The risk-based measures we are taking are consistent with guidance from the Department of the Air Force, Department of Defense and the Centers for Disease Control and Prevention. We put safety procedures in place for handling of identification cards, distancing and personal protective equipment. I am exploring the fielding of even more protective measures to include leveraging technology where feasible and acceptable.

I understand these restrictions cause hardships on Defenders, families and local communities. I encourage everyone to lean on their commands for support and guidance during this challenging time.

Defenders remain safe by practicing both professional “on the job” and personal “downtime” safety protocols that ensure a high level of readiness. A personal safety focus ensures we have mission success.

I am committed to preserving the ability of Defenders to execute mission-essential tasks worldwide. To do this, our Defenders must continue receiving world-class training that outpaces our adversaries. This can only be achieved through repetition and a culture of continuous improvement. This training does not stop during a COVID environment. In fact, we took an in-depth look at our Civilian, Enlisted and Officer Academy training to determine what precautions our cadres and trainees required to continue to produce Defenders while COVID infection rates continued to rise.

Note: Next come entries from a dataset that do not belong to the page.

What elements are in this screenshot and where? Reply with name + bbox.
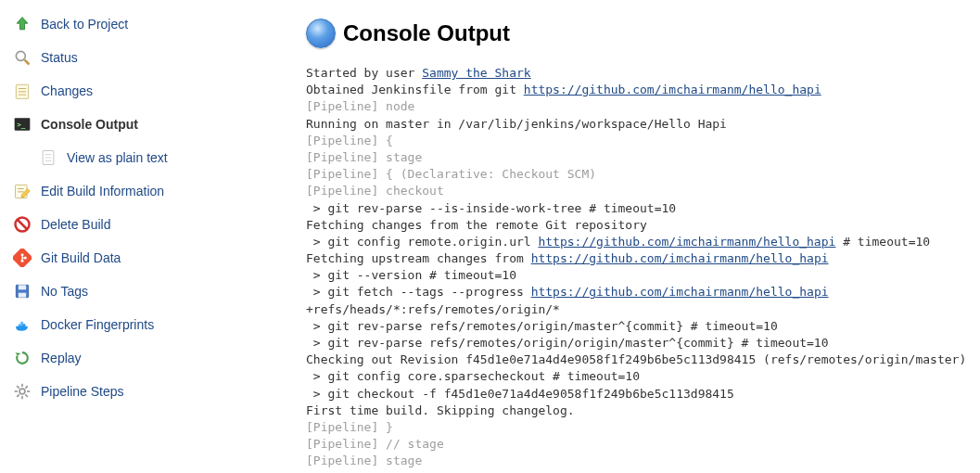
console-line: > git rev-parse refs/remotes/origin/orig…: [306, 336, 829, 350]
no-entry-icon: [11, 213, 33, 236]
notepad-icon: [11, 80, 33, 102]
docker-icon: [11, 313, 33, 336]
console-repo-link[interactable]: https://github.com/imchairmanm/hello_hap…: [531, 251, 829, 265]
sidebar-item-changes[interactable]: Changes: [7, 74, 287, 108]
sidebar-item-label: Pipeline Steps: [41, 384, 124, 399]
page-title: Console Output: [343, 20, 510, 46]
svg-line-34: [17, 394, 19, 397]
console-repo-link[interactable]: https://github.com/imchairmanm/hello_hap…: [538, 235, 835, 249]
sidebar-item-docker-fingerprints[interactable]: Docker Fingerprints: [7, 308, 287, 341]
main-content: Console Output Started by user Sammy the…: [287, 0, 980, 470]
replay-icon: [11, 347, 33, 369]
svg-line-32: [17, 386, 19, 389]
console-line: > git rev-parse refs/remotes/origin/mast…: [306, 319, 778, 333]
console-line: [Pipeline] }: [306, 420, 393, 434]
console-line: +refs/heads/*:refs/remotes/origin/*: [306, 302, 560, 316]
page-header: Console Output: [306, 19, 971, 48]
console-repo-link[interactable]: https://github.com/imchairmanm/hello_hap…: [524, 83, 821, 96]
console-line: Started by user Sammy the Shark: [306, 66, 531, 80]
svg-rect-24: [19, 324, 20, 326]
svg-text:>_: >_: [17, 121, 26, 129]
up-arrow-icon: [11, 13, 33, 35]
sidebar-item-label: Status: [41, 50, 78, 65]
console-output: Started by user Sammy the Shark Obtained…: [306, 65, 971, 470]
console-line: [Pipeline] stage: [306, 454, 422, 467]
console-line: Running on master in /var/lib/jenkins/wo…: [306, 117, 727, 131]
svg-line-35: [25, 386, 28, 389]
svg-rect-22: [19, 285, 26, 289]
sidebar-item-label: Changes: [41, 83, 93, 98]
console-line: [Pipeline] stage: [306, 150, 422, 164]
svg-rect-25: [20, 324, 22, 326]
sidebar-item-label: Delete Build: [41, 217, 111, 232]
svg-line-33: [25, 394, 28, 397]
sidebar-item-no-tags[interactable]: No Tags: [7, 275, 287, 308]
sidebar-item-console-output[interactable]: >_Console Output: [7, 108, 287, 141]
console-line: > git config core.sparsecheckout # timeo…: [306, 369, 640, 383]
sidebar-item-label: Edit Build Information: [41, 184, 164, 198]
sidebar-item-delete-build[interactable]: Delete Build: [7, 208, 287, 241]
sidebar-item-label: Back to Project: [41, 17, 128, 32]
sidebar-item-label: View as plain text: [67, 150, 168, 165]
console-line: Fetching upstream changes from https://g…: [306, 251, 829, 265]
git-icon: [11, 247, 33, 269]
console-line: Obtained Jenkinsfile from git https://gi…: [306, 83, 821, 96]
sidebar-item-pipeline-steps[interactable]: Pipeline Steps: [7, 375, 287, 408]
console-line: [Pipeline] node: [306, 99, 414, 113]
status-ball-icon: [306, 19, 336, 48]
console-line: Checking out Revision f45d1e0e71a4d4e905…: [306, 352, 966, 366]
console-line: First time build. Skipping changelog.: [306, 403, 575, 417]
console-line: > git checkout -f f45d1e0e71a4d4e9058f1f…: [306, 387, 734, 401]
console-line: Fetching changes from the remote Git rep…: [306, 218, 647, 232]
svg-rect-26: [20, 322, 22, 324]
sidebar-item-git-build-data[interactable]: Git Build Data: [7, 241, 287, 275]
sidebar-item-label: Console Output: [41, 117, 138, 132]
magnifier-icon: [11, 46, 33, 69]
sidebar-item-label: Git Build Data: [41, 250, 121, 265]
edit-notepad-icon: [11, 180, 33, 202]
console-line: > git --version # timeout=10: [306, 268, 516, 282]
console-line: > git fetch --tags --progress https://gi…: [306, 285, 829, 299]
sidebar-item-label: No Tags: [41, 284, 88, 299]
svg-point-0: [16, 51, 25, 60]
gear-icon: [11, 380, 33, 403]
console-line: > git config remote.origin.url https://g…: [306, 235, 930, 249]
console-line: [Pipeline] // stage: [306, 437, 444, 451]
console-line: [Pipeline] { (Declarative: Checkout SCM): [306, 167, 596, 181]
svg-point-27: [19, 389, 25, 394]
sidebar-item-label: Replay: [41, 351, 82, 365]
document-icon: [37, 147, 59, 169]
console-line: > git rev-parse --is-inside-work-tree # …: [306, 201, 676, 215]
sidebar-item-view-as-plain-text[interactable]: View as plain text: [7, 141, 287, 174]
svg-rect-23: [19, 293, 26, 298]
console-line: [Pipeline] {: [306, 134, 393, 147]
sidebar-item-status[interactable]: Status: [7, 41, 287, 74]
sidebar: Back to ProjectStatusChanges>_Console Ou…: [0, 0, 287, 470]
console-user-link[interactable]: Sammy the Shark: [422, 66, 530, 80]
console-line: [Pipeline] checkout: [306, 184, 444, 198]
svg-line-1: [25, 60, 30, 65]
sidebar-item-replay[interactable]: Replay: [7, 341, 287, 375]
sidebar-item-edit-build-information[interactable]: Edit Build Information: [7, 174, 287, 208]
terminal-icon: >_: [11, 113, 33, 135]
save-icon: [11, 280, 33, 302]
console-repo-link[interactable]: https://github.com/imchairmanm/hello_hap…: [531, 285, 829, 299]
sidebar-item-label: Docker Fingerprints: [41, 317, 154, 332]
sidebar-item-back-to-project[interactable]: Back to Project: [7, 7, 287, 41]
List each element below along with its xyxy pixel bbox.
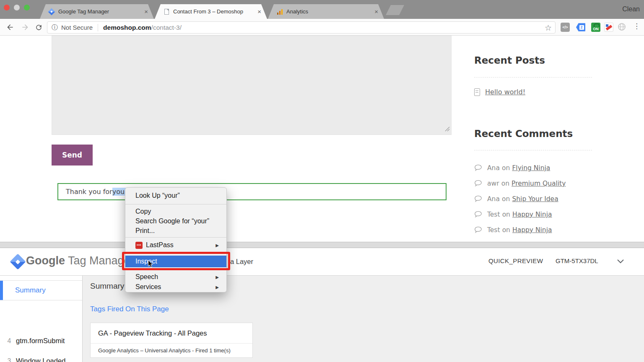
event-number: 4 [5, 337, 13, 345]
tab-close-icon[interactable]: × [373, 8, 380, 15]
comment-bubble-icon [474, 180, 482, 187]
extension-code-icon[interactable]: </> [561, 23, 570, 32]
extension-globe-icon[interactable] [618, 23, 627, 32]
comment-item[interactable]: Test on Happy Ninja [474, 210, 552, 218]
gtm-summary-tab[interactable]: Summary [0, 280, 82, 300]
comment-item[interactable]: awr on Premium Quality [474, 179, 566, 187]
menu-item-print[interactable]: Print... [125, 225, 226, 236]
comment-connector: on [502, 164, 510, 172]
gtm-favicon [48, 8, 55, 15]
comment-author: Test [487, 211, 500, 218]
red-highlight-annotation [122, 252, 230, 270]
extension-mosaic-icon[interactable] [604, 23, 613, 32]
clean-annotation: Clean [622, 5, 640, 13]
gtm-data-layer-tab[interactable]: a Layer [230, 258, 253, 266]
submenu-arrow-icon: ▶ [216, 275, 219, 279]
comment-author: Ana [487, 195, 500, 203]
refresh-button[interactable] [34, 22, 44, 32]
comment-bubble-icon [474, 211, 482, 218]
recent-post-item[interactable]: Hello world! [474, 88, 525, 96]
minimize-window-button[interactable] [14, 5, 20, 10]
security-label[interactable]: Not Secure [61, 24, 93, 31]
recent-posts-title: Recent Posts [474, 55, 545, 66]
zoom-window-button[interactable] [24, 5, 30, 10]
comment-bubble-icon [474, 226, 482, 233]
analytics-favicon [276, 8, 283, 15]
browser-toolbar: ⓘ Not Secure demoshop.com/contact-3/ ☆ <… [0, 19, 644, 36]
url-path: /contact-3/ [151, 24, 182, 31]
gtm-logo-icon [10, 254, 26, 270]
refresh-icon [35, 23, 43, 31]
comment-author: Test [487, 226, 500, 234]
comment-author: Ana [487, 164, 500, 172]
send-button[interactable]: Send [52, 145, 93, 165]
comment-target-link[interactable]: Ship Your Idea [512, 195, 558, 203]
tab-close-icon[interactable]: × [256, 8, 263, 15]
menu-item-lastpass[interactable]: ••• LastPass ▶ [125, 240, 226, 251]
browser-menu-icon[interactable]: ⋮ [633, 22, 640, 31]
tab-contact-form-demoshop[interactable]: Contact From 3 – Demoshop × [155, 4, 267, 19]
tab-close-icon[interactable]: × [143, 8, 150, 15]
comment-target-link[interactable]: Flying Ninja [512, 164, 550, 172]
divider [91, 343, 252, 344]
submenu-arrow-icon: ▶ [216, 243, 219, 248]
gtm-event-sidebar: Summary 4 gtm.formSubmit 3 Window Loaded… [0, 276, 83, 362]
close-window-button[interactable] [4, 5, 10, 10]
menu-item-services[interactable]: Services ▶ [125, 282, 226, 292]
context-menu: Look Up “your” Copy Search Google for “y… [125, 187, 227, 292]
speech-label: Speech [135, 273, 158, 281]
tab-title: Analytics [286, 8, 370, 15]
menu-item-speech[interactable]: Speech ▶ [125, 272, 226, 282]
tag-subtitle: Google Analytics – Universal Analytics -… [98, 347, 231, 354]
gtm-header: Google Tag Manager a Layer QUICK_PREVIEW… [0, 248, 644, 276]
event-label: Window Loaded [16, 357, 65, 362]
chevron-down-icon[interactable] [616, 258, 625, 266]
bookmark-star-icon[interactable]: ☆ [545, 23, 552, 33]
divider [474, 150, 592, 150]
event-label: gtm.formSubmit [16, 337, 65, 345]
gtm-main-heading: Summary [90, 282, 124, 291]
submenu-arrow-icon: ▶ [216, 285, 219, 290]
mouse-cursor [148, 260, 154, 270]
comment-connector: on [501, 180, 509, 187]
browser-tab-strip: Google Tag Manager × Contact From 3 – De… [0, 0, 644, 19]
url-bar[interactable]: ⓘ Not Secure demoshop.com/contact-3/ ☆ [47, 21, 556, 34]
comment-bubble-icon [474, 164, 482, 171]
forward-button[interactable] [20, 22, 30, 32]
panel-divider[interactable] [0, 242, 644, 248]
event-number: 3 [5, 357, 13, 362]
gtm-event-row[interactable]: 3 Window Loaded [0, 357, 82, 362]
textarea-resize-handle[interactable] [445, 125, 450, 133]
new-tab-button[interactable] [386, 5, 404, 15]
menu-item-look-up[interactable]: Look Up “your” [125, 190, 226, 201]
comment-author: awr [487, 180, 499, 187]
comment-bubble-icon [474, 195, 482, 202]
gtm-container-id: GTM-5TX37DL [556, 257, 598, 264]
gtm-brand: Google Tag Manager [26, 254, 134, 267]
webpage-content: Send Thank you for your Recent Posts Hel… [0, 36, 644, 242]
tags-fired-section-title: Tags Fired On This Page [90, 305, 169, 313]
extension-on-icon[interactable]: ON [591, 23, 600, 32]
comment-target-link[interactable]: Premium Quality [512, 180, 566, 187]
message-textarea[interactable] [52, 36, 452, 135]
url-separator [98, 24, 98, 31]
on-label: ON [593, 27, 599, 31]
quick-preview-label: QUICK_PREVIEW [488, 257, 543, 264]
comment-item[interactable]: Ana on Flying Ninja [474, 164, 550, 172]
summary-tab-label: Summary [15, 286, 46, 295]
tab-analytics[interactable]: Analytics × [268, 4, 384, 19]
extension-tag-assistant-icon[interactable]: 2 [576, 23, 585, 32]
post-link[interactable]: Hello world! [485, 88, 525, 96]
divider [474, 77, 592, 78]
fired-tag-card[interactable]: GA - Pageview Tracking - All Pages Googl… [90, 323, 253, 358]
comment-item[interactable]: Test on Happy Ninja [474, 226, 552, 234]
back-button[interactable] [5, 22, 15, 32]
tab-title: Google Tag Manager [58, 8, 140, 15]
comment-connector: on [502, 226, 510, 234]
tab-google-tag-manager[interactable]: Google Tag Manager × [40, 4, 154, 19]
comment-item[interactable]: Ana on Ship Your Idea [474, 195, 558, 203]
comment-target-link[interactable]: Happy Ninja [512, 211, 552, 218]
gtm-event-row[interactable]: 4 gtm.formSubmit [0, 337, 82, 345]
info-icon[interactable]: ⓘ [52, 23, 58, 31]
comment-target-link[interactable]: Happy Ninja [512, 226, 552, 234]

As we navigated our way through the COVID crisis, we also had to look at our security and training processes related to the law enforcement protests over the summer. We found a few areas for improvement and although our senior leaders have a high level of satisfaction in Defender responses and decision-making to properly secure our installations, missions, families and each other, we did find some areas where we can – and will – do better.

I am especially proud of the progress we made this year on the Security Forces Enterprise Plan. Below are a few areas that show the elements we are prioritizing for success:

  • Human capital: We pushed through the Direct Hire Authority to ensure entry level equitable pay with local law enforcement. We also revamped the Civilian-Enlisted-Officer (CEO) Training Academy to ensure proficient civilian forces.
  • Weapons: We continue to standardize our equipment, facilities and technology to enjoy efficiencies for funding, training and procurement. This makes us interoperable and multiplies the force. We started fielding the new M18 handgun and will continue fielding that and other weapons.
  • Equipment: We must raise our Defenders to a level where they perform at their best. We can only accomplish this performance level by setting high expectations and investing in them. Female Body Armor is one example of how the Air Force is investing in Defenders during the Year of Integrated Base Defense.
  • Defensive Base Operations: As part of the Year of Integrated Base Defense, the Air Force is standing up a Defensive Base Operations Division to counter emerging air threats via a cross-functional Air Base Defense approach, leveraging existing technology while rapidly developing next-generation capabilities.
  • Technology modernization: We must be demanding customers of industry and Air Force partners to seek out next-generation equipment and technology decisive for the battlefield. Teaming with AFOSI, the AF Justice Information System was put online in ten months, fulfilling a congressional mandate and has already made significant progress.
  • Defenders are true professionals: They maintain unblinking security every day with a smile and a commitment to do what’s right. Senior leaders impeccably trust in our Defenders’ responses and decision-making to properly secure our installations, missions, families and each other.

We will enter 2021 continuing to look at our policies, procedures and readiness. Together we will organize, train and equip to ensure all Defenders remain proficient and ready.

I look forward to what comes next for Defender Nation.